Lovcraft Country Ep 8

Which leads us to Diana, who is, as we figure out by episode’s end, the mystery robotic-armed woman in the future. But how does Diana lose her arm? Well, Topsy (professional dancer Kaelynn Gobert-Harris) and her menacing twin Bopsy (professional dancer Bianca Brewton) started stalking her with the intent to hurt or possibly kill her. And after dodging them from the L-train platform to the alley across from the police station, they finally catch up with her at her parent’s garage because Montrose holds her as they destroy her left arm. Oh Montrose. Reading spells as a dyslexic and holding Diana so that the pickaninnies (or should we say jigaboos?) can get her. Barf! It feels wrong even typing those words much less saying them. 
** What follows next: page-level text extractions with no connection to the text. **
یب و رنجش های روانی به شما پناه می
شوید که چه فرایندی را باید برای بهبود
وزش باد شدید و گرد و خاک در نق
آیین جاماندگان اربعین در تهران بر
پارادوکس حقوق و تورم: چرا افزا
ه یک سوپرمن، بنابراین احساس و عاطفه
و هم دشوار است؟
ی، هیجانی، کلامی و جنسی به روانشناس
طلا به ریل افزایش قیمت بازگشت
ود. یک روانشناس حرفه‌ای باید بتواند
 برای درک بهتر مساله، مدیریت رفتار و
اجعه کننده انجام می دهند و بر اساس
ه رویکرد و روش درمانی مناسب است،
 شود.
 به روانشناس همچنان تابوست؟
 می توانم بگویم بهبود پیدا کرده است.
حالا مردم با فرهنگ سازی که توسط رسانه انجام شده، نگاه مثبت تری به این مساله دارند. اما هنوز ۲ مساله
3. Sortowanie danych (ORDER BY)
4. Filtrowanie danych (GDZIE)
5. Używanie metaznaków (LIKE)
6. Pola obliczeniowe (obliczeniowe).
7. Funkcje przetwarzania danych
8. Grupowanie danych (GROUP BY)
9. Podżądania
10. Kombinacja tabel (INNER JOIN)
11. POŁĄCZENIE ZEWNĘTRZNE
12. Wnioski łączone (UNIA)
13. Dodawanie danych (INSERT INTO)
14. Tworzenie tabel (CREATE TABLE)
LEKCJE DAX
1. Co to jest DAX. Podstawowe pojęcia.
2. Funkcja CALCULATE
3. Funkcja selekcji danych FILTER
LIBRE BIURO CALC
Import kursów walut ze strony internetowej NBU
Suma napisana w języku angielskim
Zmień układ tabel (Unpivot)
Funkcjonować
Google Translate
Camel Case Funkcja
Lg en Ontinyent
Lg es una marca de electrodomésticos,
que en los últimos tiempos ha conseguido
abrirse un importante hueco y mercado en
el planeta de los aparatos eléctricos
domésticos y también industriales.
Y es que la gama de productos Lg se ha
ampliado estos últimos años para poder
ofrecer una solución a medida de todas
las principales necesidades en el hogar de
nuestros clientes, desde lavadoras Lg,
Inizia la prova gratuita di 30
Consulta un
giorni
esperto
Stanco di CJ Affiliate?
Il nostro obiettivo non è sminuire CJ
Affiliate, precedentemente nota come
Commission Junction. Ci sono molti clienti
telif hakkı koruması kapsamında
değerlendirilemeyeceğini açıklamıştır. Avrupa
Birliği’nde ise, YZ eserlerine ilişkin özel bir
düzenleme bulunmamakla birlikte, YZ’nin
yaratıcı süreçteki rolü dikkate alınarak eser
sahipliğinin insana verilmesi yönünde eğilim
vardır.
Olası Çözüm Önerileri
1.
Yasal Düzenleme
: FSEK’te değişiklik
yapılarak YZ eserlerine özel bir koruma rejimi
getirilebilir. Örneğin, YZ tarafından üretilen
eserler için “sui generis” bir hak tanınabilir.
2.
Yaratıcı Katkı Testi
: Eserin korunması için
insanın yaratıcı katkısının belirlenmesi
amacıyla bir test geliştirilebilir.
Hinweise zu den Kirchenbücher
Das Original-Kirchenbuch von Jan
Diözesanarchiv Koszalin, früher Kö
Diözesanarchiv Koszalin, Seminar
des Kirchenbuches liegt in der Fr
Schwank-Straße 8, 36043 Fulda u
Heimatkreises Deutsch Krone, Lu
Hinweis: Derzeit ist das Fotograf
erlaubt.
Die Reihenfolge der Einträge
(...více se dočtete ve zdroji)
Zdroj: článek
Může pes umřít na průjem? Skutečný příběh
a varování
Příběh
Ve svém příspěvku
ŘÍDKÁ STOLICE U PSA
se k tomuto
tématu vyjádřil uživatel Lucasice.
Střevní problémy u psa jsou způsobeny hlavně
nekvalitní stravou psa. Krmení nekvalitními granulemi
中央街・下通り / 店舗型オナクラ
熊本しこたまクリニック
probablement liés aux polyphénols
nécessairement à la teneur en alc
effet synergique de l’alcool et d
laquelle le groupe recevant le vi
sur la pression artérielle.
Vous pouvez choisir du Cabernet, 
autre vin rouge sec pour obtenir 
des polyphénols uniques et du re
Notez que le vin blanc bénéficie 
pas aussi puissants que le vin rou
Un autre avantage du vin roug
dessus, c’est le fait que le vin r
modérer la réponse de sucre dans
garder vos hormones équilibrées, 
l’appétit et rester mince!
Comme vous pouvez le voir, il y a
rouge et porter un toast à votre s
Diana’s best escape, of course, comes after she curses out and spits on Lancaster and rides away on her bike while a recording of Naomi Wadler’s 2018 March for Our Lives speech serves as her soundtrack. Topsy and Bopsy tried to get her then too but couldn’t. But we can’t run from our demons forever especially when a white cop curses you. Take away the “curse,” and the image of Harriet Beecher Stowe’s racist depiction of Topsy, haunts and frightens all Black children. Yes, Topsy and Bopsy with their sharp and deadly nails, yellow eyes and menacing smiles were truly Us level scary. That dreadful minstrel song they bopped to, “Stop Dat Knocking,” only made them more frightful. 

But Lancaster put a curse on Diana to keep her quiet and didn’t even know himself what would be chasing Diana. Which means Topsy and Bopsy are her worst fear, kinda like It, because they represent the antithesis of the intelligence and adaptability that Diana and millions of beautiful Black girls possess. Black girls are neither stereotypes nor criminals when we show our joy. We are doctors and lawyers and mothers and fighters and we loathe being reduced to caricature. Despite our accomplishments, we are often sexualized, dehuminized and undervalued as Topsy, Sapphire, Mammy and all the others just as we fear. And all of them are, like Langston Hughes said, “amusing undoubtedly to the white child, but like an unkind word to one who has known too many hurts to enjoy the additional pain of being laughed at.”

Meanwhile, Lancaster is dead, Leti’s lawn is littered with slaughtered white cops and Tic has a shoggoth as a pet. Guess that spell worked after all. More than anything, we want Diana to be OK and she can’t be OK without Hippolyta. Sigh.